(SUPPLIED RECORDS Opens)
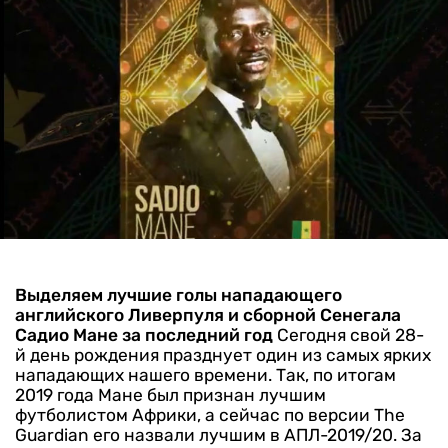
Выделяем лучшие голы нападающего
английского Ливерпуля и сборной Сенегала
Садио Мане за последний год
Сегодня свой 28-
й день рождения празднует один из самых ярких
нападающих нашего времени. Так, по итогам
2019 года Мане был признан лучшим
футболистом Африки, а сейчас по версии The
Guardian его назвали лучшим в АПЛ-2019/20.
За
(SUPPLIED RECORDS Closes)
**INSTRUCTIONS FOR THE TASK:**
Say, as a bare number, how many lines in the entries above include the string "лучшим".

**OUTPUT FOR THIS EXERCISE:**
2